A Odisseia: gostei, mas não me empolguei

Filme de Christopher Nolan dá saudade de grandes filmes épicos do passado.

Publicado em 18/08/2026 às 6:55


					A Odisseia: gostei, mas não me empolguei

Os Dez Mandamentos é de 1956. Direção de Cecil B. DeMille. Charlton Heston faz Moisés. O filme tem três horas e cinquenta minutos de duração.

Ben-Hur é de 1959. Direção de William Wyler. Charlton Heston é o príncipe judeu Judah Ben-Hur. O filme tem três horas e quarenta minutos de duração.

Spartacus é de 1960. Direção de Stanley Kubrick. Além de produtor, Kirk Douglas é Espártaco. O filme tem três horas e vinte minutos de duração.

El Cid é de 1961. Direção de Anthony Mann. Charlton Heston é Rodrigo Diaz de Vivaz, o guerreiro e herói espanhol. O filme tem três horas de duração.

Lawrence da Arábia é de 1962. Direção de David Lean. Peter O'Toole é o militar britânico T.E. Lawrence. O filme tem três horas e cinquenta minutos de duração.

Este é meu top 5 de filmes épicos. Vi todos eles na infância e revi algumas vezes já adulto. Faço a lista depois de ver A Odisseia, de Christopher Nolan.

A primeira lembrança que tenho da guerra de Troia é de 1967. Foi tema de um dos episódios da série televisiva O Túnel do Tempo. Eu tinha oito anos.

No episódio, os dois cientistas perdidos no tempo iam parar em Troia, viam o cavalo, eram confundidos com deuses e ajudavam Ulisses (ou Odisseu).

O episódio, na tradução exibida pela televisão brasileira, se chamava Presente de Grego. No original, em inglês, o título era Revange of the Gods.

O episódio do Túnel do Tempo foi o que despertou meu interesse pela mitologia greco-romana. A partir daí, meu pai me apresentou a esse universo.

Já a palavra odisseia que entrou definitivamente em minha vida não era a de Homero. Foi em 1969, quando, aos 10 anos, vi 2001: Uma Odisseia no Espaço.

Li A Odisseia na juventude. Não sei em que tradução. Foi uma leitura que me parecia obrigatória, mas achei árida demais. Certamente, me faltava maturidade.

Por mais de uma vez, já li a história que Homero conta em versos transformada em texto em prosa, nesses livros - bons ou ruins - sobre a mitologia.

Fui ao cinema ver A Odisseia, de Christopher Nolan, menos pelo desejo real de conhecer o filme e mais pelo fato de que assino uma coluna de perfil cultural.

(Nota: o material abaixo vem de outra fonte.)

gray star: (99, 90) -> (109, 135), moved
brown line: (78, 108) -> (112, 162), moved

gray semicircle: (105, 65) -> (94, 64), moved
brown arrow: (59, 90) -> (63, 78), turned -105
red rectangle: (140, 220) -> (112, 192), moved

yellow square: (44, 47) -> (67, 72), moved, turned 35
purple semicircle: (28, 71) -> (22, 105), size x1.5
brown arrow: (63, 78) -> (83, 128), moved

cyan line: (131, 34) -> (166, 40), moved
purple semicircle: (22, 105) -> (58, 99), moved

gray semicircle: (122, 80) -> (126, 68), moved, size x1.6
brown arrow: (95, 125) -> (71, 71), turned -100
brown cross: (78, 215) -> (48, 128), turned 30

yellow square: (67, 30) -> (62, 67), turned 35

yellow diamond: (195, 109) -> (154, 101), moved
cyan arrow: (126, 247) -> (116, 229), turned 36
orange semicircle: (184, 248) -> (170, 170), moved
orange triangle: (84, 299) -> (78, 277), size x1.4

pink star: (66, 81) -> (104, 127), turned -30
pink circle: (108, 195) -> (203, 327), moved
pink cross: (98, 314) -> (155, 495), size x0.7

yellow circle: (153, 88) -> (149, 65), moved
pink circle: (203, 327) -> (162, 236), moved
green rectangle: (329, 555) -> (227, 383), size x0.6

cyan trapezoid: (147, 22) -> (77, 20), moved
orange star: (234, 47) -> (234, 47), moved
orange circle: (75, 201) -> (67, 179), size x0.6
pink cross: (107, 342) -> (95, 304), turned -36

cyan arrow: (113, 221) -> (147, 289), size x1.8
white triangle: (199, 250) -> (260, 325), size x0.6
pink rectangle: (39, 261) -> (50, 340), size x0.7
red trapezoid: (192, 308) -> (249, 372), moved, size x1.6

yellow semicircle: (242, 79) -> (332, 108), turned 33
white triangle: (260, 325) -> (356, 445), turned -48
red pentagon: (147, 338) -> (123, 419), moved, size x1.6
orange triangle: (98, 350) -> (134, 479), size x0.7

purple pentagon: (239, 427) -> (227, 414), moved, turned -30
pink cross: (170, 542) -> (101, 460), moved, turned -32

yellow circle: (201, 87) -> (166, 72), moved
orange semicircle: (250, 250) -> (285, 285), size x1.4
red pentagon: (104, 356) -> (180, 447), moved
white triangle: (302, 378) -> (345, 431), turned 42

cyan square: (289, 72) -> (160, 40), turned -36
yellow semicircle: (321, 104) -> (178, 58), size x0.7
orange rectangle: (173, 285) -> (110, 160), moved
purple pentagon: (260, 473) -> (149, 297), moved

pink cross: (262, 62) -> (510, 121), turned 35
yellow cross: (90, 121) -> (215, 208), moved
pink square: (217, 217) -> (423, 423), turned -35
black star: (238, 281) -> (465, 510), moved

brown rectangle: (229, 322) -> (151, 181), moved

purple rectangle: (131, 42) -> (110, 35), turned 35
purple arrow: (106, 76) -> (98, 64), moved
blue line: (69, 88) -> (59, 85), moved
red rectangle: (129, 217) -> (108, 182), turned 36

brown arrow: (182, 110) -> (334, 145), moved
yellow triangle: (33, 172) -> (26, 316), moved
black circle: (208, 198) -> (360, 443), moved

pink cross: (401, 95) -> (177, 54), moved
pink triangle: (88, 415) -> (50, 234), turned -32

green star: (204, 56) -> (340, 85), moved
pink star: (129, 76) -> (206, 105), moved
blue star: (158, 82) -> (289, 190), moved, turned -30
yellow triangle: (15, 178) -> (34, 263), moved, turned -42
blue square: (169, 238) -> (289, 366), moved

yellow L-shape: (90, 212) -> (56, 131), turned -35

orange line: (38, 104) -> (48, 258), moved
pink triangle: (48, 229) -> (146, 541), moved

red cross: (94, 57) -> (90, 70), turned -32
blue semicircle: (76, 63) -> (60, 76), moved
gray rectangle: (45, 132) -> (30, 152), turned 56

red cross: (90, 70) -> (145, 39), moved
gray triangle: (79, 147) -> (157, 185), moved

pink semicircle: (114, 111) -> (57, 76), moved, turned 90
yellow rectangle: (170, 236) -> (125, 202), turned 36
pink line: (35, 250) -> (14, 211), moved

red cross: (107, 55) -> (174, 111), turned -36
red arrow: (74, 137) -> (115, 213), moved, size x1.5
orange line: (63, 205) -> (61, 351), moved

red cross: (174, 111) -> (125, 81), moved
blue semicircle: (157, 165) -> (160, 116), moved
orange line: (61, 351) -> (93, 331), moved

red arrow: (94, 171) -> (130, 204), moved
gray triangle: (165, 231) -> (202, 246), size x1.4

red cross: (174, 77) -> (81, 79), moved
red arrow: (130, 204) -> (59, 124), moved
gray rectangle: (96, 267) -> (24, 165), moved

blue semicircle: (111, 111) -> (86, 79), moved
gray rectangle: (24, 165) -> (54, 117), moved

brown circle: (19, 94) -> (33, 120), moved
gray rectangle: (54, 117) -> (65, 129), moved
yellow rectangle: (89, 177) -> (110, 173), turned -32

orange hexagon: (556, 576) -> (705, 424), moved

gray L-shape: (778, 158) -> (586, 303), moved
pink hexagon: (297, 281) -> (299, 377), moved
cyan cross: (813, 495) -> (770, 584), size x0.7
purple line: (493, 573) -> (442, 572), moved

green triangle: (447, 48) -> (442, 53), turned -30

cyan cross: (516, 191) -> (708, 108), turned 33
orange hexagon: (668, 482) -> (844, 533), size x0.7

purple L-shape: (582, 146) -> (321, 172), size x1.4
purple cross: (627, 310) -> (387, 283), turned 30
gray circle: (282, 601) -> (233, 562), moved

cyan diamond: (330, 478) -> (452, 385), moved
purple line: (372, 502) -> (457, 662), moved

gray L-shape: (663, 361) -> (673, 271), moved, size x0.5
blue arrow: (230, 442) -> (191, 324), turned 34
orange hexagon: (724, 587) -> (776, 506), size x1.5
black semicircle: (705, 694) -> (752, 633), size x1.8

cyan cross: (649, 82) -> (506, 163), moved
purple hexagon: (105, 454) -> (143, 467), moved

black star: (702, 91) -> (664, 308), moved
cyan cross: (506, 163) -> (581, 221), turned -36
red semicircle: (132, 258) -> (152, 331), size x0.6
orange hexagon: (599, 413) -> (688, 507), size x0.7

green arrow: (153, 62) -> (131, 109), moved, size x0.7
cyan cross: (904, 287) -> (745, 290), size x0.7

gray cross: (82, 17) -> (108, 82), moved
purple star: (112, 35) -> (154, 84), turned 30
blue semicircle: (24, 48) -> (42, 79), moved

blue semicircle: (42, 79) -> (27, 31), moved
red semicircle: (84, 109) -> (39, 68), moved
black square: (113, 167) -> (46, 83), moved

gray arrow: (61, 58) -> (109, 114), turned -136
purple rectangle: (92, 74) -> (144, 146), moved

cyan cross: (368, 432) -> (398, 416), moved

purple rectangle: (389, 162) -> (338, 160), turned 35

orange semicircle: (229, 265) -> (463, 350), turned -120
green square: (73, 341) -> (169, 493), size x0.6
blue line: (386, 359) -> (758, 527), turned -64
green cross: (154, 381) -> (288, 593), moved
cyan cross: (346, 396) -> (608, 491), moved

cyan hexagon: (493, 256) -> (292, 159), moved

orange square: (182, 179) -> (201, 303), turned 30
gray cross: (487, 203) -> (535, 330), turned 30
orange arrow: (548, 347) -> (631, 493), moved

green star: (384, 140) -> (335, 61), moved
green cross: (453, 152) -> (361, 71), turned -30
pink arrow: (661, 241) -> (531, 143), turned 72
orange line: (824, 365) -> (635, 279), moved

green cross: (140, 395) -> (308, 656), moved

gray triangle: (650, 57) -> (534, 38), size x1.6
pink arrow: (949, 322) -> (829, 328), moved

Christopher Nolan, britânico, 56 anos, é um dos grandes nomes do cinema neste primeiro quarto do século XXI. Mas confesso que seus filmes não me arrebatam.

Gosto muito de Oppenheimer e de Dunkirk. Belo filme de ficção-científica, Interstellar não chega nem perto do 2001 de Kubrick, obra-prima absoluta do gênero.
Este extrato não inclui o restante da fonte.